I have this code which generates the RGB values from a hex code.
<script>
var s = "<?php the_field('phpvariableforcolour'); ?>";
var patt = /^#([\da-fA-F]{2})([\da-fA-F]{2})([\da-fA-F]{2})$/;
var matches = patt.exec(s);
var rgb = "rgb("+parseInt(matches[1], 16)+","+parseInt(matches[2], 16)+","+parseInt(matches[3], 16)+");";
alert(rgb);
</script>
I want to then apply the rgb variable (which is currently in an alert) to an inline css style where the RGB values appear e.g. rgba(0,0,0,0.0) : -
background-image: -webkit-linear-gradient(@origin, rgba(0,0,0,0.0), rgba(0,0,0,0.2));
background-image: -moz-linear-gradient(@origin, rgba(0,0,0,0.0), rgba(0,0,0,0.2));
background-image: -o-linear-gradient(@origin, rgba(0,0,0,0.0), rgba(0,0,0,0.2));
background-image: -ms-linear-gradient(@origin, rgba(0,0,0,0.0), rgba(0,0,0,0.2));
background-image: linear-gradient(@origin, rgba(0,0,0,0.0), rgba(0,0,0,0.2));
I can't see to find a way to do this, with jQuery I can add background-image, but not all these.

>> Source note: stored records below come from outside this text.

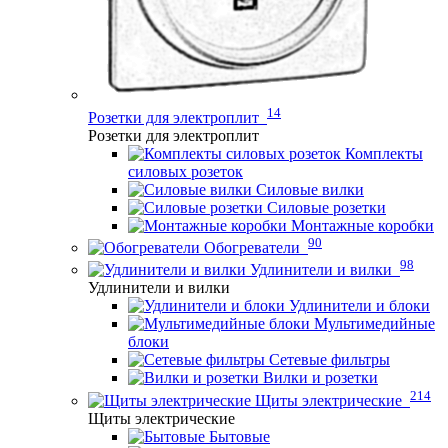
14
Розетки для электроплит
Розетки для электроплит
Комплекты
силовых розеток
Силовые вилки
Силовые розетки
Монтажные коробки
90
Обогреватели
98
Удлинители и вилки
Удлинители и вилки
Удлинители и блоки
Мультимедийные
блоки
Сетевые фильтры
Вилки и розетки
214
Щиты электрические
Щиты электрические
Бытовые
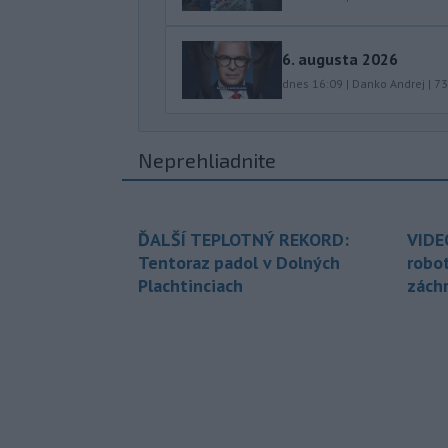
6. augusta 2026
dnes 16:09
|
Danko Andrej
|
73
Neprehliadnite
ĎALŠÍ TEPLOTNÝ REKORD:
VIDE
Tentoraz padol v Dolných
robo
Plachtinciach
zách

You could use the ".css()" function in jQuery.
http://jsbin.com/vukize/1/edit?js,output
the HTML I used:
<!DOCTYPE html>
<html>
<head>
<script src="//code.jquery.com/jquery-2.1.1.min.js"></script>
<meta charset="utf-8">
<title>jQuery inline RGB Values</title>
</head>
<body>
<div id="colorObject"></div>
</body>
</html>
the jQuery:
var rgba = "rgba(110,131,37,0.5)";
var rgbaTwo = "rgba(10,131,37,1)";
$('#colorObject').css({
'background' : '-webkit-linear-gradient(left,' + rgba + ', ' + rgbaTwo + ')',
'background' : '-moz-linear-gradient(left,' + rgba + ', ' + rgbaTwo + ')',
'background' : '-o-linear-gradient(left,' + rgba + ', ' + rgbaTwo + ')',
'background' : '-ms-linear-gradient(left,' + rgba + ', ' + rgbaTwo + ')',
'background' : 'linear-gradient(to right,' + rgba + ', ' + rgbaTwo + ')'
});
edit: Looks like a couple people beat me to it. ;)
double edit:
So, it seems the problem is a semicolon where it shouldn't be if it's being used in a css(); function.
Change:
var rgb = "rgb("+parseInt(matches[1], 16)+","+parseInt(matches[2], 16)+","+parseInt(matches[3], 16)+");";
to:
var rgb = "rgb("+parseInt(matches[1], 16)+","+parseInt(matches[2], 16)+","+parseInt(matches[3], 16)+")";
Now using it as a variable in a css(); function will work.